While the FDA and the Centers for Disease Control and Prevention (CDC) have signed off on updated COVID vaccines for this season, Moderna is already reportedly preparing for lower demand for its shot.
Moderna is speaking with its manufacturing partners to scale back production of its mRNA COVID vaccine Spikevax to cope with the endemic phase of the disease, Moderna’s president and R&D head, Stephen Hoge, said, Reuters reports.
“Over the past couple of years, we’ve been in pandemic mode producing a billion doses a year,” Hoge said, as quoted by Reuters. “We’ve been waiting for the moment when the pandemic was officially behind us that we would need to restructure that manufacturing footprint.”
The discussions are with vial fillers, according to Reuters. Moderna’s manufacturing partners include Thermo Fisher, which offers its fill-finish services through a 15-year strategic collaboration signed last year. Catalent also provides Moderna vial filling and packaging capacity under a 2020 deal. Sanofi agreed in 2021 to perform fill and finish of up to 200 million doses of Moderna’s COVID vaccine.

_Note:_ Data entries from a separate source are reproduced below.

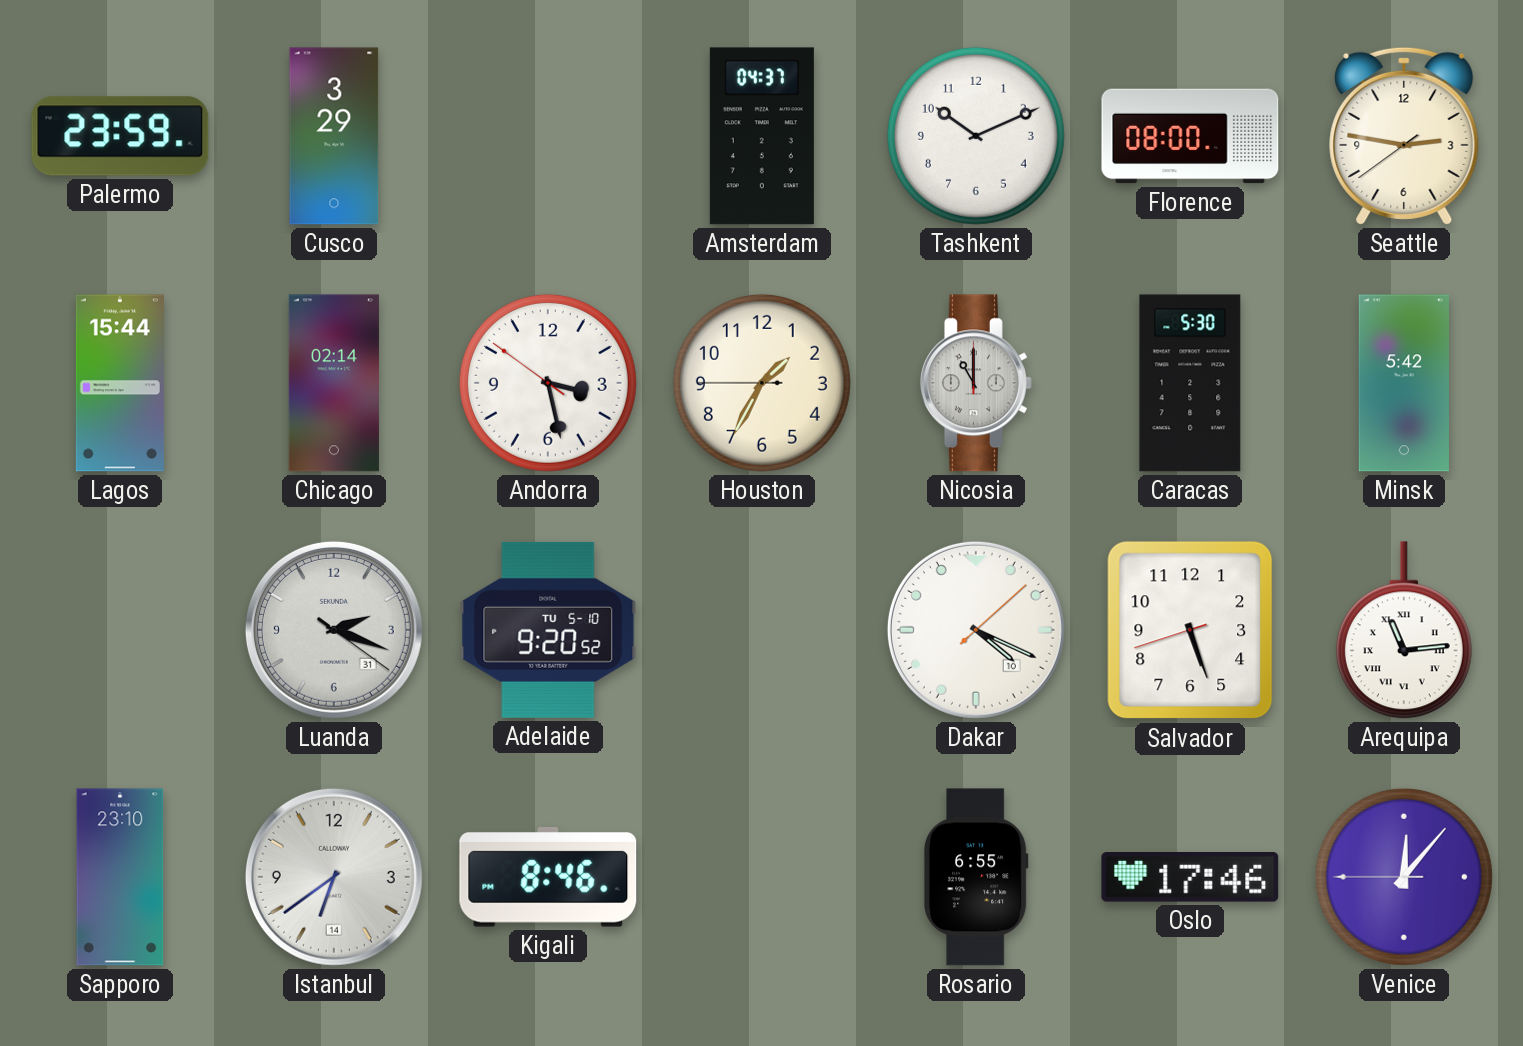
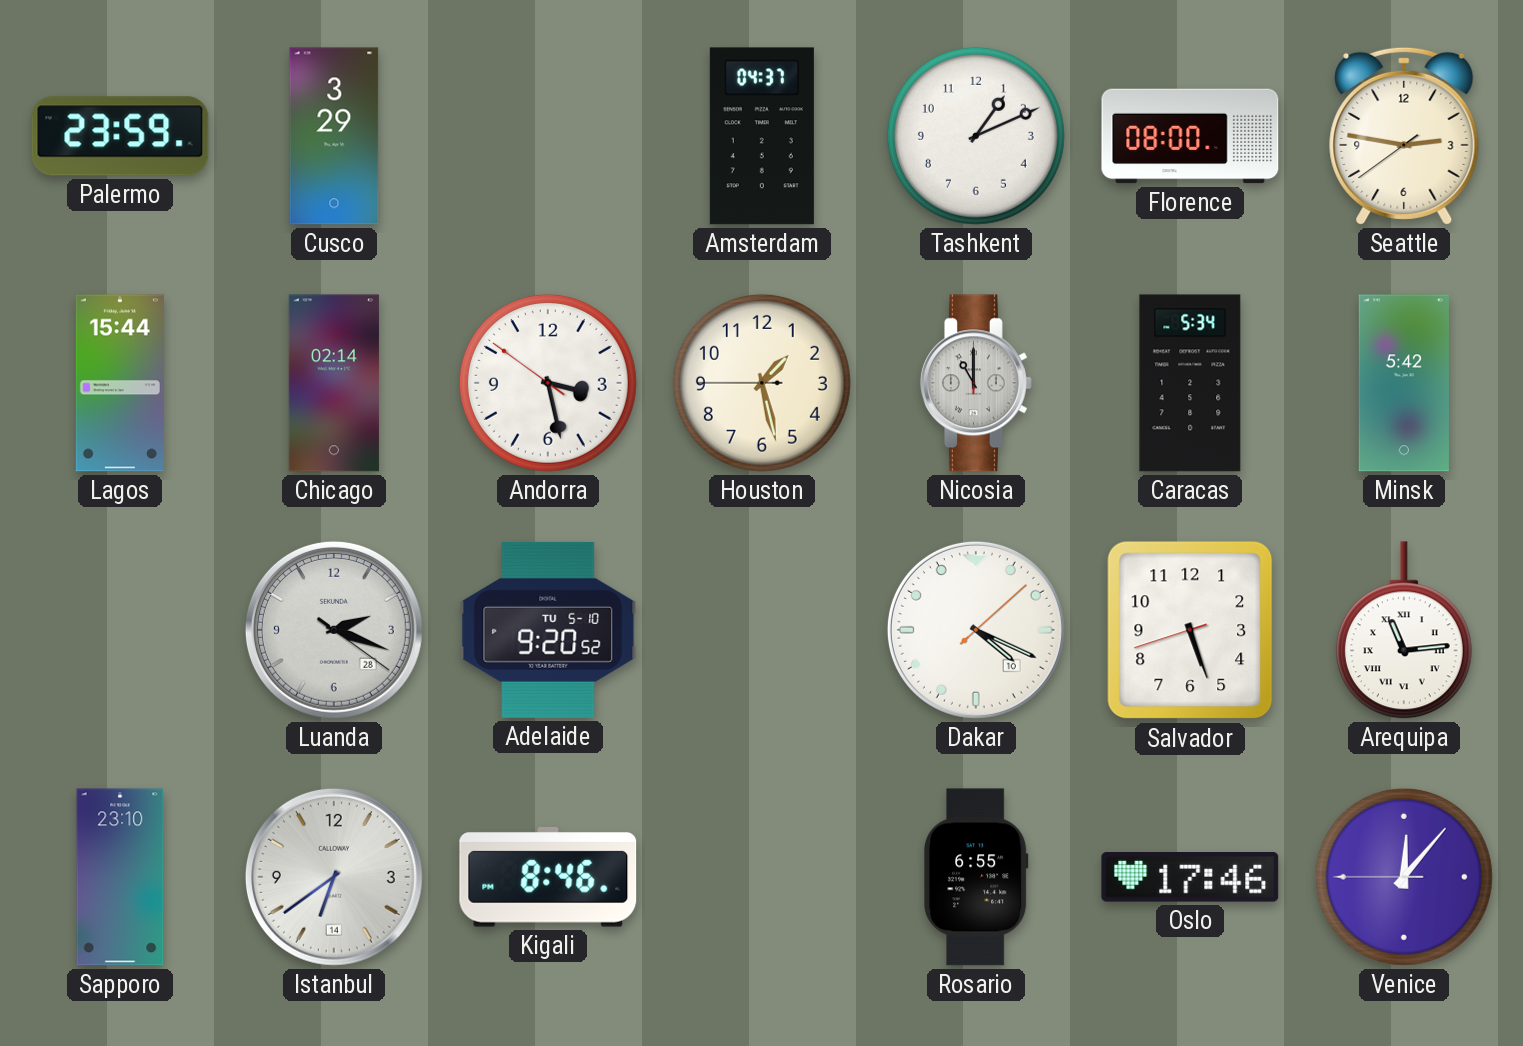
Tashkent: 10:11 -> 1:11
Houston: 1:34 -> 1:27
Caracas: 5:30 -> 5:34
Luanda date: 31 -> 28
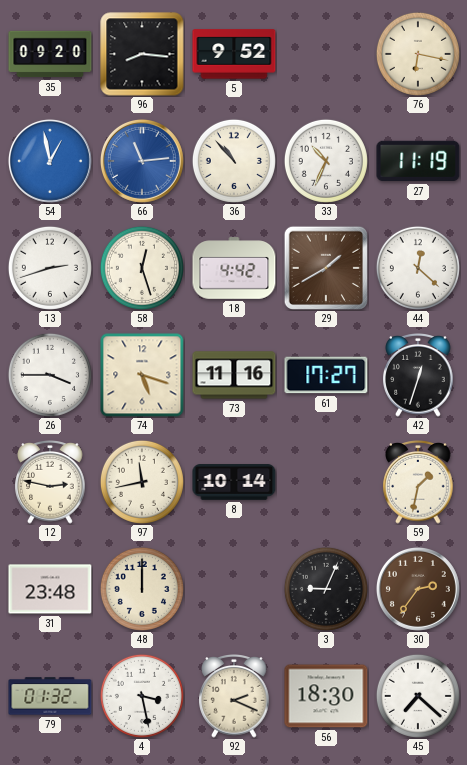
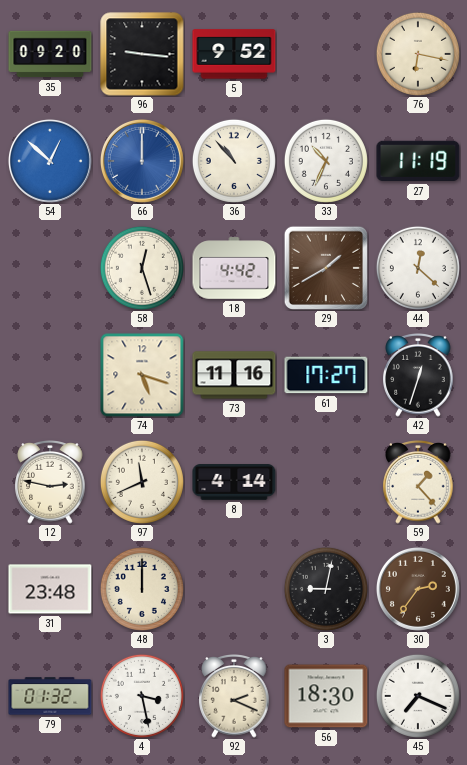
96: 8:16 -> 9:16
54: 12:58 -> 12:52
66: 11:14 -> 12:00
13: 2:42 -> none
26: 3:45 -> none
97: 11:43 -> 11:41
8: 10:14 -> 4:14
59: 1:32 -> 1:23
3: 9:04 -> 9:02
45: 7:22 -> 7:19
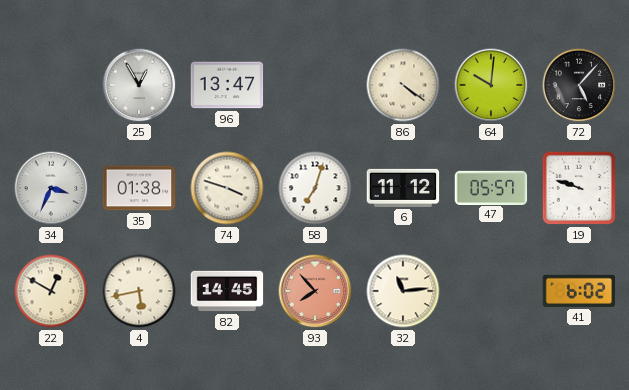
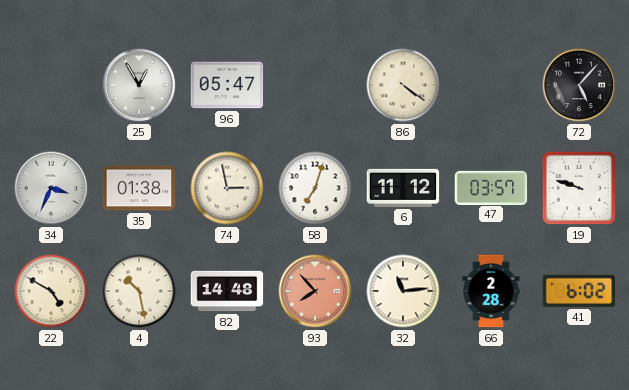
96: 13:47 -> 05:47
64: 10:01 -> none
74: 3:48 -> 2:58
47: 05:57 -> 03:57
22: 12:50 -> 4:50
4: 5:43 -> 10:28
82: 14:45 -> 14:48
66: none -> 2:28
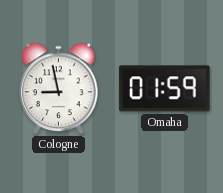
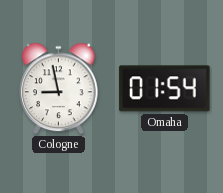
Omaha: 01:59 -> 01:54
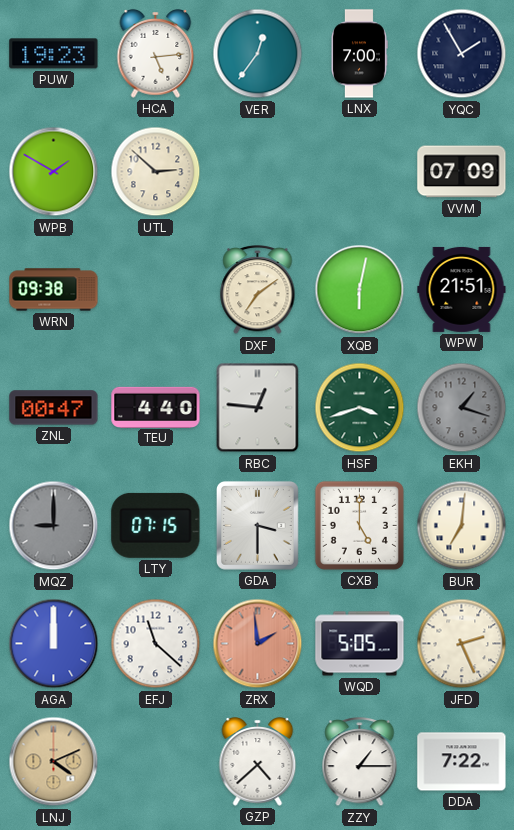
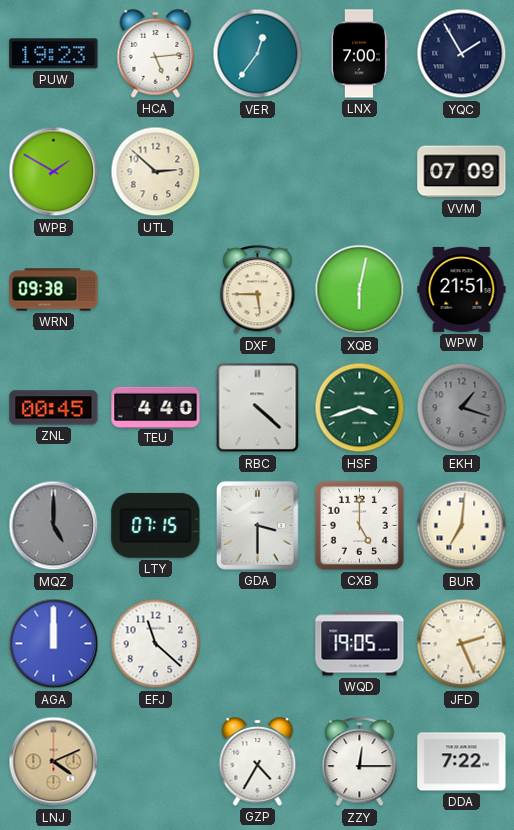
DXF: 7:09 -> 5:45
ZNL: 00:47 -> 00:45
RBC: 12:46 -> 4:22
MQZ: 9:00 -> 5:00
ZRX: 1:59 -> none
WQD: 5:05 -> 19:05
GZP: 4:38 -> 4:35
ZZY: 1:15 -> 12:15
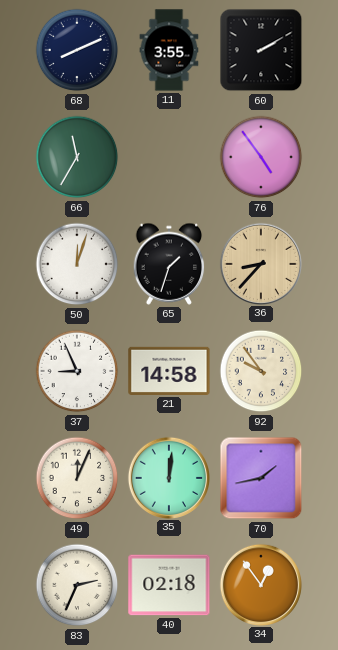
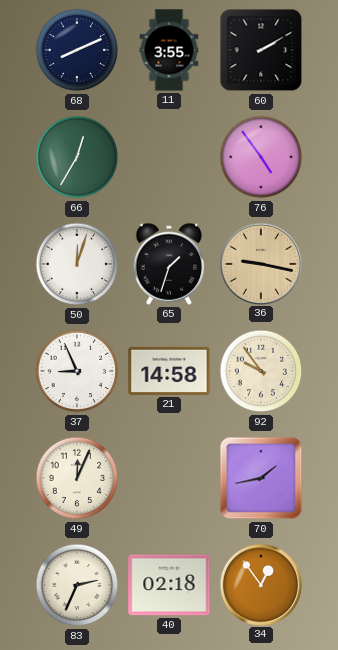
66: 11:35 -> 12:35
36: 8:37 -> 9:17
35: 12:01 -> none
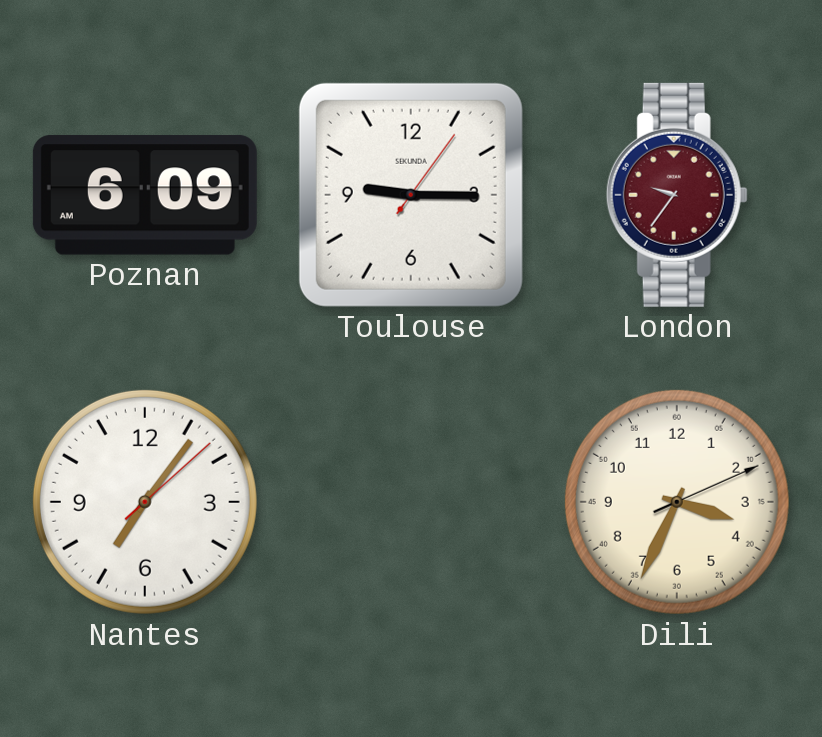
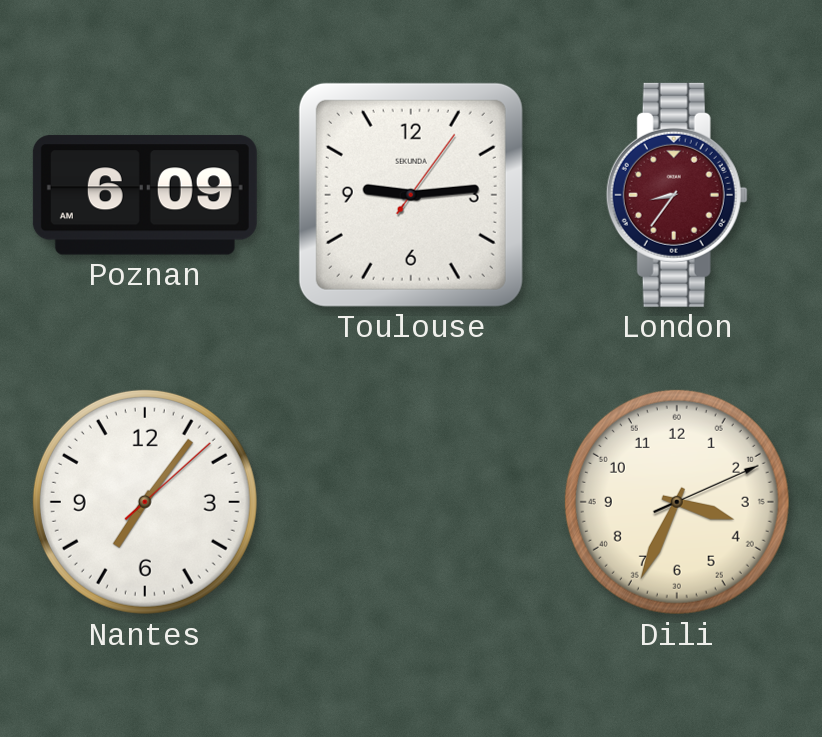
Toulouse: 9:15 -> 9:14
London: 9:36 -> 8:36
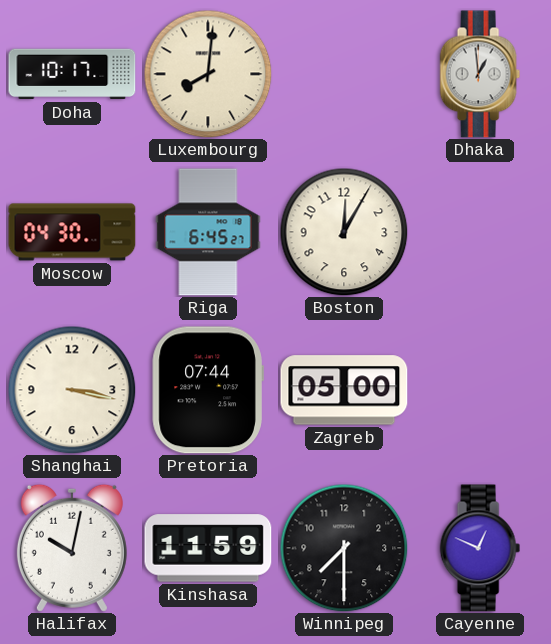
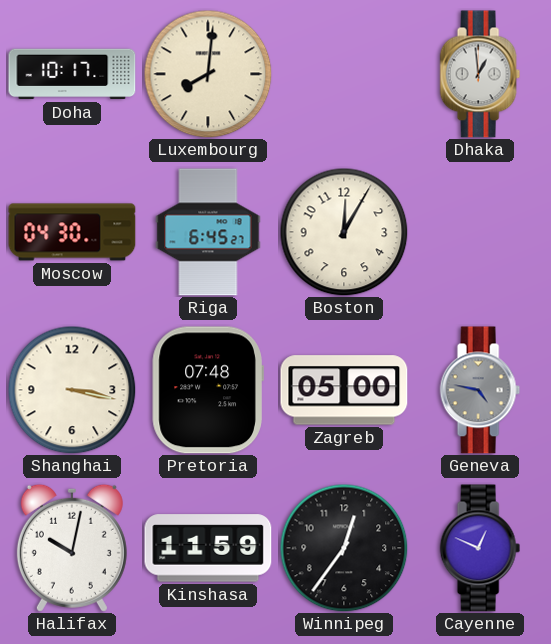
Pretoria: 07:44 -> 07:48
Geneva: none -> 4:47
Winnipeg: 7:30 -> 12:36
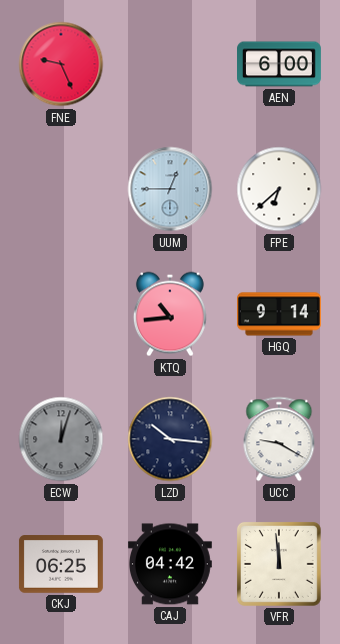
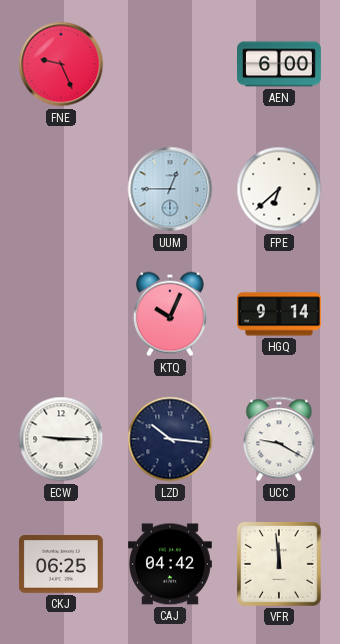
KTQ: 10:44 -> 10:04
ECW: 12:03 -> 9:15
ECW dial: grey -> white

Separately, Lonza helps manufacture the drug substance for Moderna’s COVID vaccine under a 10-year agreement penned in 2020.
Moderna has been feeling the burn from declining demand for many months. In the second quarter, the Massachusetts company took $674 million in impairment charges over inventory write-downs, idle manufacturing capacity and the cancellation of purchase agreements. The number was $378 million in the first quarter.
Now, because of new interest in the updated monovalent XBB.1.5 COVID shot, the company’s inventory of last year's bivalent version has become obsolete. Customer demand has dropped, too, Moderna said last month.
But cutting back manufacturing scale won’t happen overnight or even in time for this season. Talks with contract manufacturers could extend into 2024, Hoge said.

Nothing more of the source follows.